• **Problem details**
Whenever a line contains the string "list", copy it out of the entries.

• **Provided records**

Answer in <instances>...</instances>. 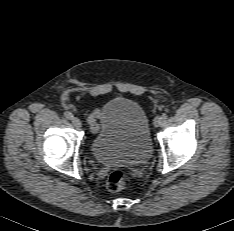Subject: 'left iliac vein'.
I'll list each match as a JSON object with an SVG mask.
<instances>
[{"label": "left iliac vein", "instance_id": "obj_1", "mask_svg": "<svg viewBox=\"0 0 234 231\" xmlns=\"http://www.w3.org/2000/svg\"><path fill=\"white\" fill-rule=\"evenodd\" d=\"M161 125V117L160 116H156L154 118V126L155 127H159Z\"/></svg>", "mask_w": 234, "mask_h": 231}]
</instances>
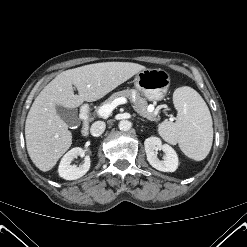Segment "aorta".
Returning a JSON list of instances; mask_svg holds the SVG:
<instances>
[{"label": "aorta", "mask_w": 247, "mask_h": 247, "mask_svg": "<svg viewBox=\"0 0 247 247\" xmlns=\"http://www.w3.org/2000/svg\"><path fill=\"white\" fill-rule=\"evenodd\" d=\"M119 129L122 131H128L131 128V122L128 120H122L119 122Z\"/></svg>", "instance_id": "1"}]
</instances>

• **Written answer**
I'll list each match as a JSON object with an SVG mask.
Returning a JSON list of instances; mask_svg holds the SVG:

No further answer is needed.